§ Task prompt: In this exercise, print only the lines from the line with "esta entre los" to the last line of the data below, inclusive. Any pictures should be left out.

== Segment start ==

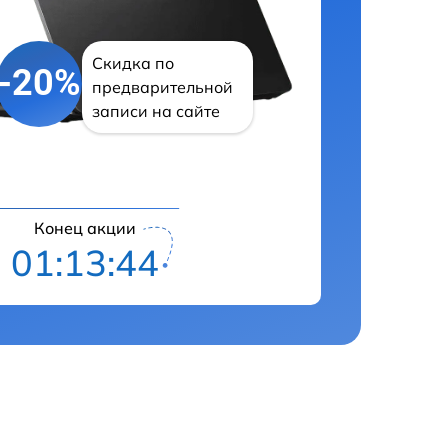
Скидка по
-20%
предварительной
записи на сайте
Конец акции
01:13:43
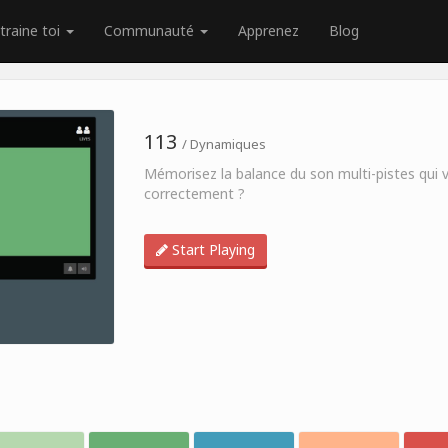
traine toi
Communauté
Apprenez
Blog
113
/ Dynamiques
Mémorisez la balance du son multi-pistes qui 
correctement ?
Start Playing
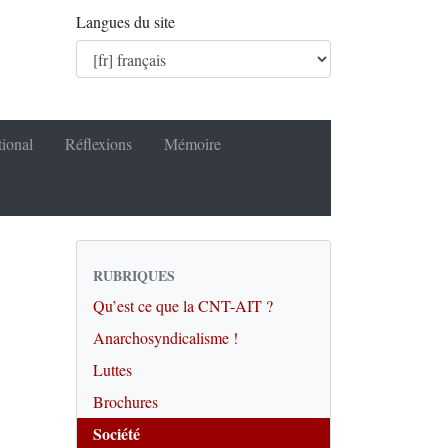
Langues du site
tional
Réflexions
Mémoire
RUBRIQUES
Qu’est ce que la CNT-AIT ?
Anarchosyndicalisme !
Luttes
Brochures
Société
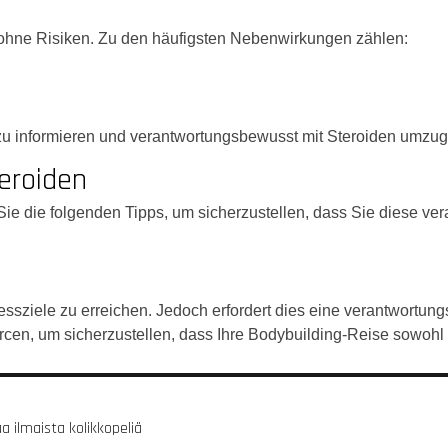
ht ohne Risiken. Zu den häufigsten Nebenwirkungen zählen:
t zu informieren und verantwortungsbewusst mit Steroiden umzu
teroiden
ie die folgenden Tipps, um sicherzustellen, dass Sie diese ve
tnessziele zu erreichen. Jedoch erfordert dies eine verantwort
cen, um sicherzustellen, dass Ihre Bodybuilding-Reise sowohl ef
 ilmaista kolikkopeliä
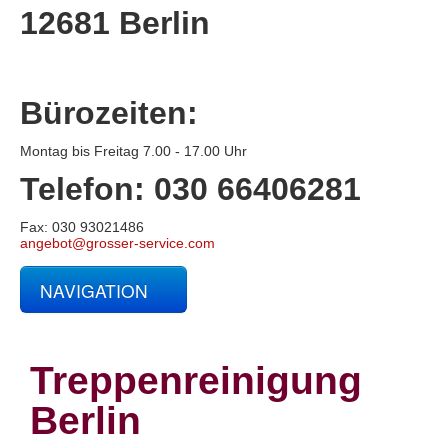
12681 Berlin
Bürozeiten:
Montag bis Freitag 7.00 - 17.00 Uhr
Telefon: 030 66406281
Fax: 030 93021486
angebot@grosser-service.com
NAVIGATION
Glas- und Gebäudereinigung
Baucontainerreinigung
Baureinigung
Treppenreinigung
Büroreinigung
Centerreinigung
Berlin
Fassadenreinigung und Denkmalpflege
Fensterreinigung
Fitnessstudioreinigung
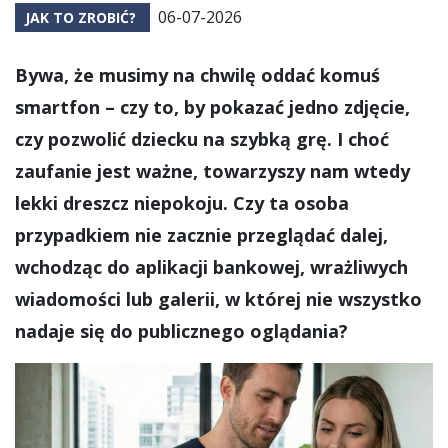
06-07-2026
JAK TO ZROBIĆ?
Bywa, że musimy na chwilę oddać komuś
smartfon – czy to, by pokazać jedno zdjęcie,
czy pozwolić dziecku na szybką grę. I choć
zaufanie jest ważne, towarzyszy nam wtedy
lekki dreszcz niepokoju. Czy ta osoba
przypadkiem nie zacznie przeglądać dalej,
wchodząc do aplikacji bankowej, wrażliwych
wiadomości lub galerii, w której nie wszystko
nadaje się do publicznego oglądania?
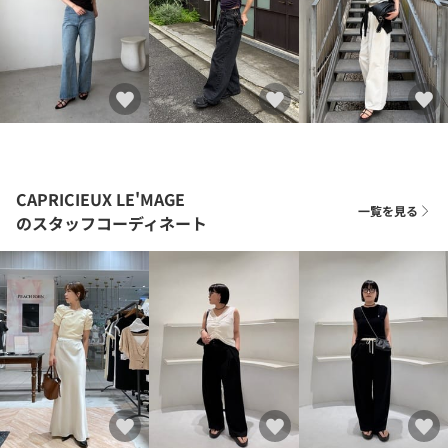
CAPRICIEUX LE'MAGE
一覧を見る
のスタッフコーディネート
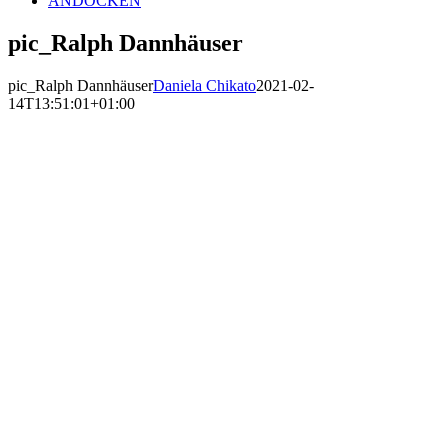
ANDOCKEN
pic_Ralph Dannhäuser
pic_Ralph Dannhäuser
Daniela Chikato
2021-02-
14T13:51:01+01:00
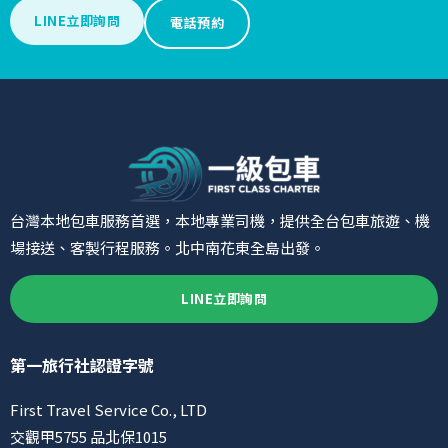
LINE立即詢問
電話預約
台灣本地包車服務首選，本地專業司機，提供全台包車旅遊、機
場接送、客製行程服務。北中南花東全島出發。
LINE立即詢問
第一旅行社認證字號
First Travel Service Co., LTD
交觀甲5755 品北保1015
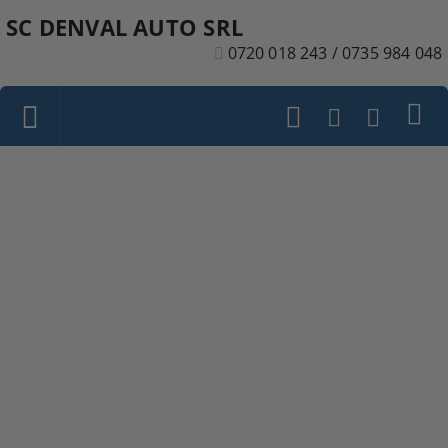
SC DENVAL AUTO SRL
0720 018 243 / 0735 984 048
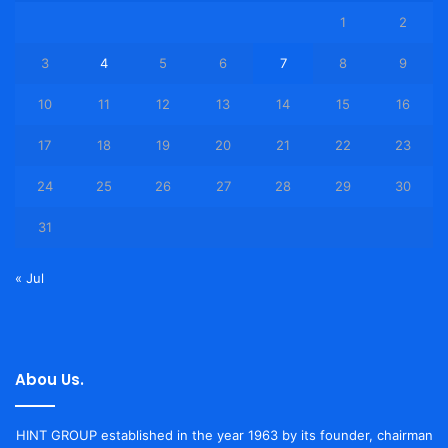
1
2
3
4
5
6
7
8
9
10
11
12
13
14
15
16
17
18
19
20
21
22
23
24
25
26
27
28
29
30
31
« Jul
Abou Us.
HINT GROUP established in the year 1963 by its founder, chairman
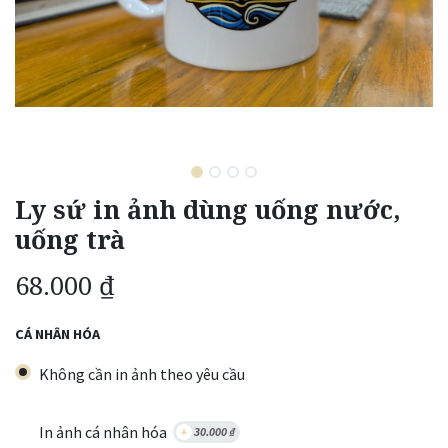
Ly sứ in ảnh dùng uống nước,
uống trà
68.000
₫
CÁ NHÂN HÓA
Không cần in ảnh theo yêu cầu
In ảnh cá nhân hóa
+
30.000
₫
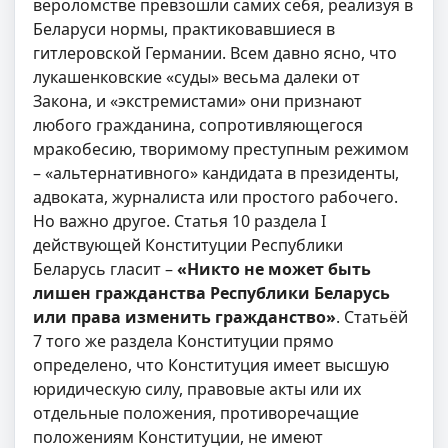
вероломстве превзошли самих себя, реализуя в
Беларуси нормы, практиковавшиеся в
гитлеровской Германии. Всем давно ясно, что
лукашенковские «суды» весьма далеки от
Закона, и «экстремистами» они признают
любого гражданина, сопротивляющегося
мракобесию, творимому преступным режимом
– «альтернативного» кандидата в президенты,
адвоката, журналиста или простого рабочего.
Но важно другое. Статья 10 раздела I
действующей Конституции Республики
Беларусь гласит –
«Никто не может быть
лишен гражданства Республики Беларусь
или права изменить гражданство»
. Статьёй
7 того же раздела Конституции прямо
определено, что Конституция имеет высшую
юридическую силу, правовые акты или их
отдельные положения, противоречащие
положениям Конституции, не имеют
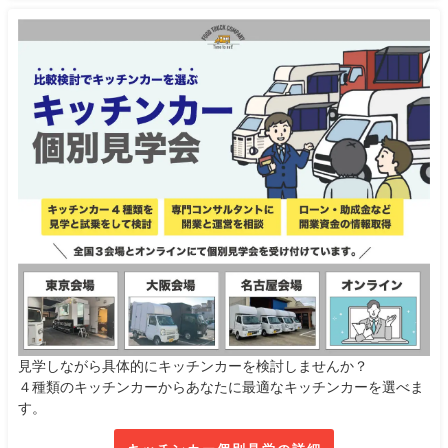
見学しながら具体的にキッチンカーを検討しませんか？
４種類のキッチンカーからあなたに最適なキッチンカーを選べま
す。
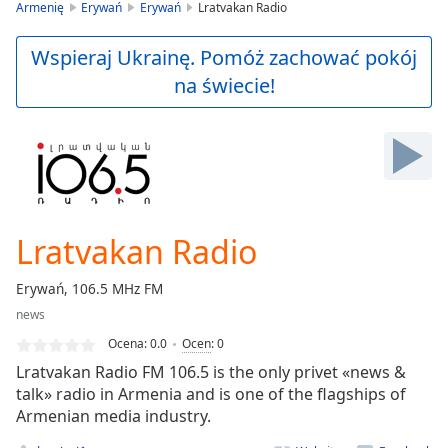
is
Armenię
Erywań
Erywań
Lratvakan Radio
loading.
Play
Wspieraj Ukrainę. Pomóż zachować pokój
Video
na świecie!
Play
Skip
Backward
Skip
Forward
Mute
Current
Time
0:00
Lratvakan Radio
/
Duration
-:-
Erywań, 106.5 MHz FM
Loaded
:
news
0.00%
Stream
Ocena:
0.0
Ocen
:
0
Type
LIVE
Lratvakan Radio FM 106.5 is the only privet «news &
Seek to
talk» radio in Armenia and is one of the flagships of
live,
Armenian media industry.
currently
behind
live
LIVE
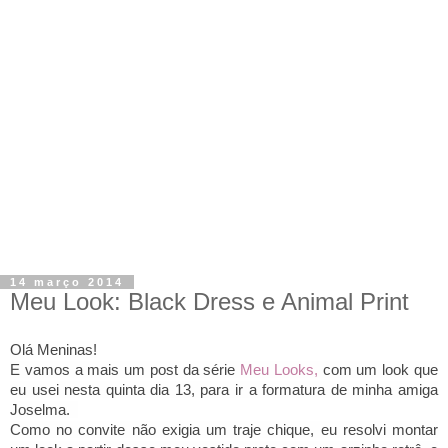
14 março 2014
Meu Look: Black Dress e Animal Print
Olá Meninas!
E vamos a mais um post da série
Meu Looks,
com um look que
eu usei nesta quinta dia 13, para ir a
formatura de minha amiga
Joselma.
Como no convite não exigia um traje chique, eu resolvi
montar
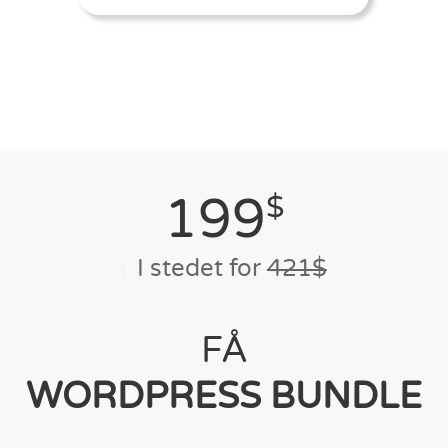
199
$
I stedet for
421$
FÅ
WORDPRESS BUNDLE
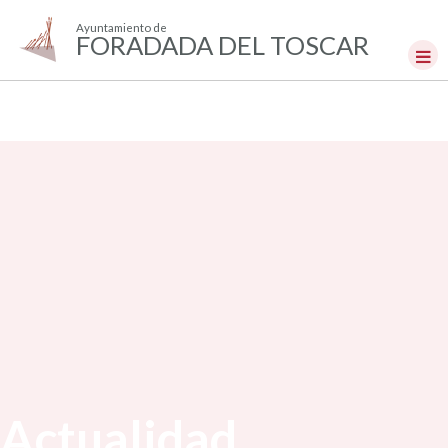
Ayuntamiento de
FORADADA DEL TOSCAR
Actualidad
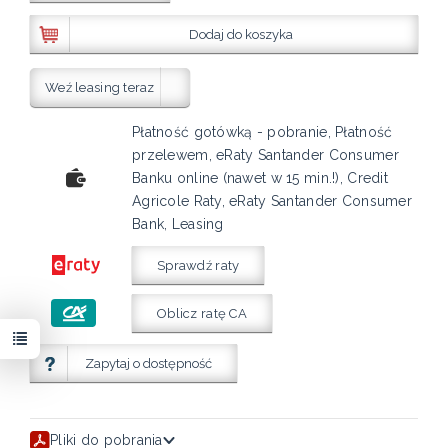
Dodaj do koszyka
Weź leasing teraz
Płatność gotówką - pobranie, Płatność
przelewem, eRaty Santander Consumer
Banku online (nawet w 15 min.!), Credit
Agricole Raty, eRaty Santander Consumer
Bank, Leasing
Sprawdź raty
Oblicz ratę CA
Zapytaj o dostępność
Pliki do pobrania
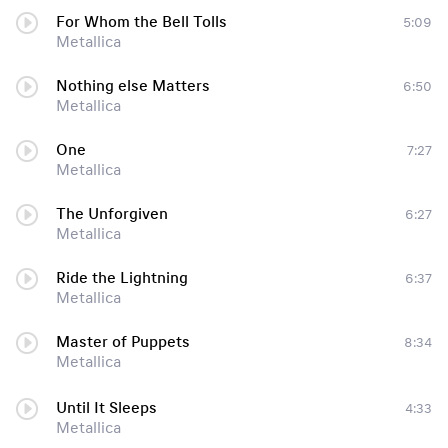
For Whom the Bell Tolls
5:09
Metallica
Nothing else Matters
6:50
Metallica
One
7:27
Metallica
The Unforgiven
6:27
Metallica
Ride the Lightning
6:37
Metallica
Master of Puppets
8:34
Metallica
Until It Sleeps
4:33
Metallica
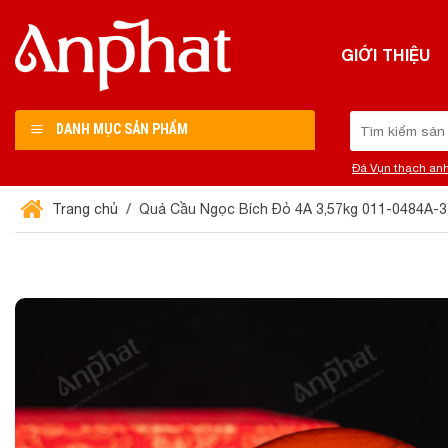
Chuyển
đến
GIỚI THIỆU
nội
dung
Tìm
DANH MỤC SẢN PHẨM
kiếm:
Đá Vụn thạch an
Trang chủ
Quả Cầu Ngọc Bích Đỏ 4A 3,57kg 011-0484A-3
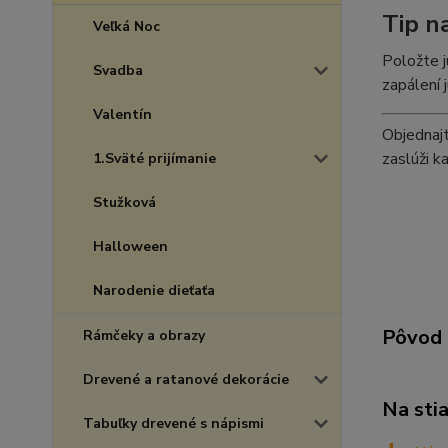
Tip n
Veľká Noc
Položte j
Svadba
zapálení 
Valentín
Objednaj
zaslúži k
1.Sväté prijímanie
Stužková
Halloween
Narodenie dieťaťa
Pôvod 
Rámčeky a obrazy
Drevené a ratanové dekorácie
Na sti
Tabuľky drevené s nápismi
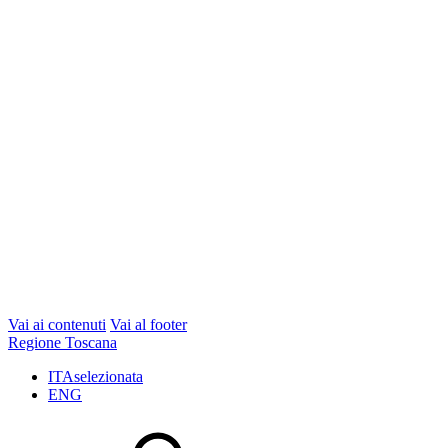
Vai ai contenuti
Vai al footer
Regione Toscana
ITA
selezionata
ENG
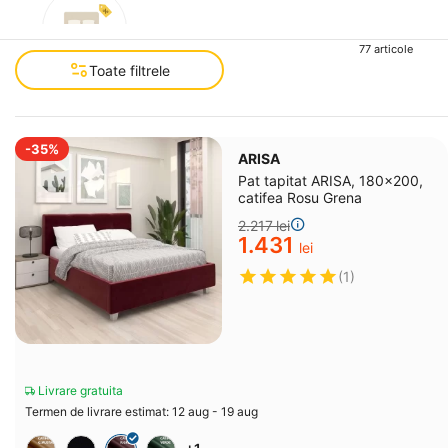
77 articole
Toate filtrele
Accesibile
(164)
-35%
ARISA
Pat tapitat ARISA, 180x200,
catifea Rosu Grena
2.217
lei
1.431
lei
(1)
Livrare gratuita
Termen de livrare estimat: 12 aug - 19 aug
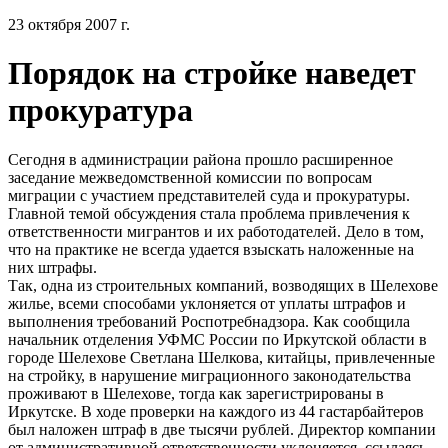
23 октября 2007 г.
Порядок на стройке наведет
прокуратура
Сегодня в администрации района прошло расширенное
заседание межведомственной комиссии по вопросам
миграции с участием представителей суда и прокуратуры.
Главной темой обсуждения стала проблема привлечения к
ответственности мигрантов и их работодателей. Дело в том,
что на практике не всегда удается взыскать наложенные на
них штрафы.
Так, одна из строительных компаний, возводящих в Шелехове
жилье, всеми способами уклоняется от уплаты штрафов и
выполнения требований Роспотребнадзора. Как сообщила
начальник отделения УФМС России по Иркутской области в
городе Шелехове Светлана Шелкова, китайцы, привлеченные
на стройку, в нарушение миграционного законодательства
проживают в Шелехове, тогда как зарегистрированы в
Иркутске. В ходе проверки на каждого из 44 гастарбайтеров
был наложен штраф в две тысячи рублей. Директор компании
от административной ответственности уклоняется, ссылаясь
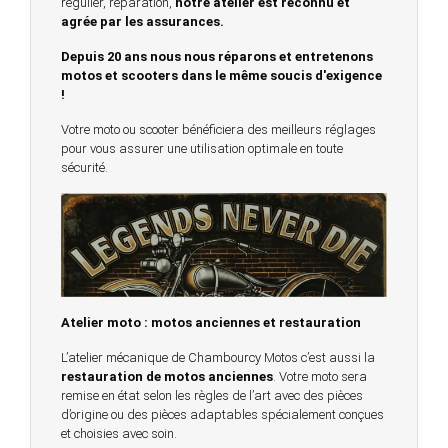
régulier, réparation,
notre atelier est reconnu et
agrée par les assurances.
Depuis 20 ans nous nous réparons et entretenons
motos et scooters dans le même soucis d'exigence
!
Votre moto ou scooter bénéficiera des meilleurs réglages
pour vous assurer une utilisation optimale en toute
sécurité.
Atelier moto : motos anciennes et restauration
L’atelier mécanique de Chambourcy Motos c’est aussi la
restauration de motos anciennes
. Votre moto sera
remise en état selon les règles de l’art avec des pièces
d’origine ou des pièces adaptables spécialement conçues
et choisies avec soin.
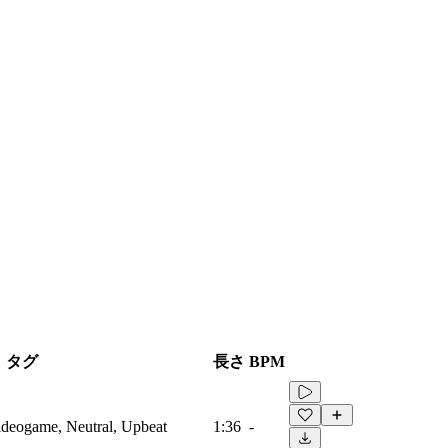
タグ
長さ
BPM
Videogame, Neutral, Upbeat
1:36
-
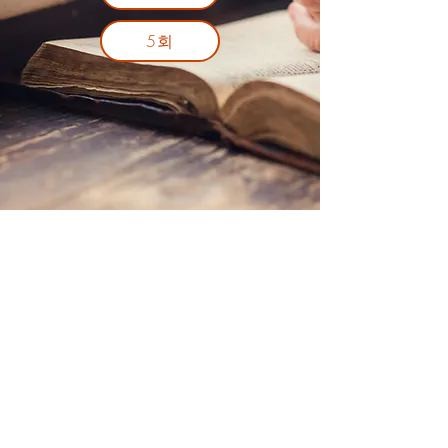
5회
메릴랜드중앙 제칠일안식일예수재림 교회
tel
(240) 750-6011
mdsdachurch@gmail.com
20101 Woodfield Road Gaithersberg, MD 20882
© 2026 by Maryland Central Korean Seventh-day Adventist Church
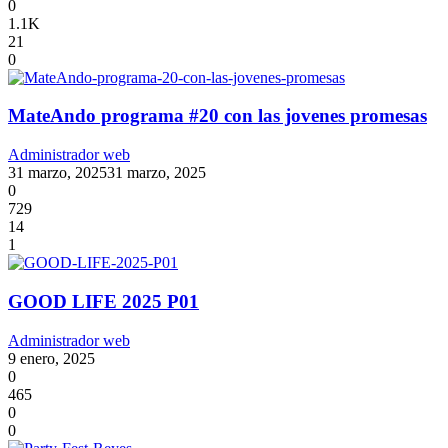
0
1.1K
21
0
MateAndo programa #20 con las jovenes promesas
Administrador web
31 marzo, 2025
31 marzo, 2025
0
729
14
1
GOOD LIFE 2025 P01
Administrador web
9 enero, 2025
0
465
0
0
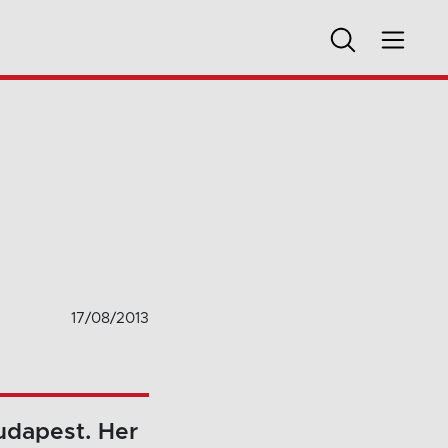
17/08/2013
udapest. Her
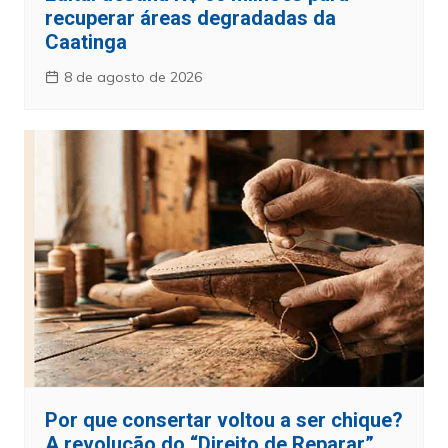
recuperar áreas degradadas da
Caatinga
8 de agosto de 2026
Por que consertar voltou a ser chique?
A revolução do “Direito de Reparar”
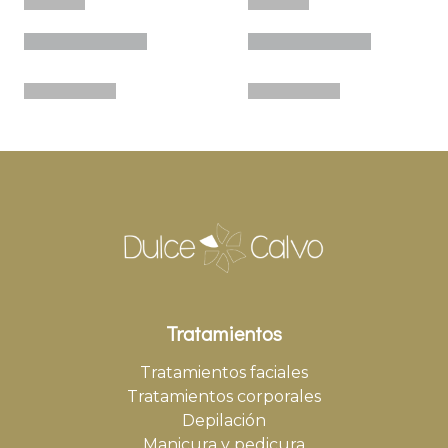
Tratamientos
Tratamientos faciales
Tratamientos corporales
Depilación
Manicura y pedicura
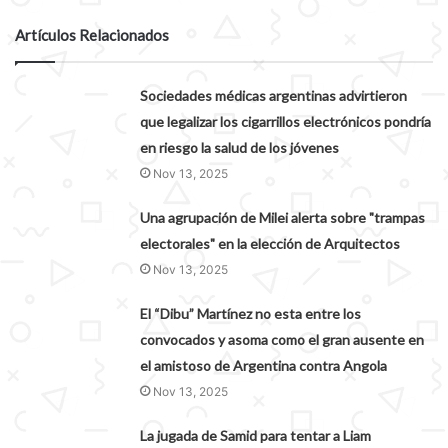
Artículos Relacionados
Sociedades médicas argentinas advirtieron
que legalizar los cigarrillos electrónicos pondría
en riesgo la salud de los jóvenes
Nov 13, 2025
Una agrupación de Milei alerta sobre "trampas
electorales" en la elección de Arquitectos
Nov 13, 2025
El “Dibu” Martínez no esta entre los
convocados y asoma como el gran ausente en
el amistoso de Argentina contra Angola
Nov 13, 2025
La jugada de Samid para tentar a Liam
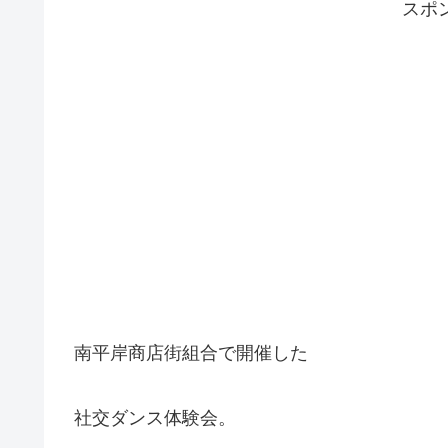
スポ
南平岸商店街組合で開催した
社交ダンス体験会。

== Segment end ==

§ Result below:
El “Dibu” Martínez no esta entre los
convocados y asoma como el gran ausente en
el amistoso de Argentina contra Angola
Nov 13, 2025
La jugada de Samid para tentar a Liam
スポ
南平岸商店街組合で開催した
社交ダンス体験会。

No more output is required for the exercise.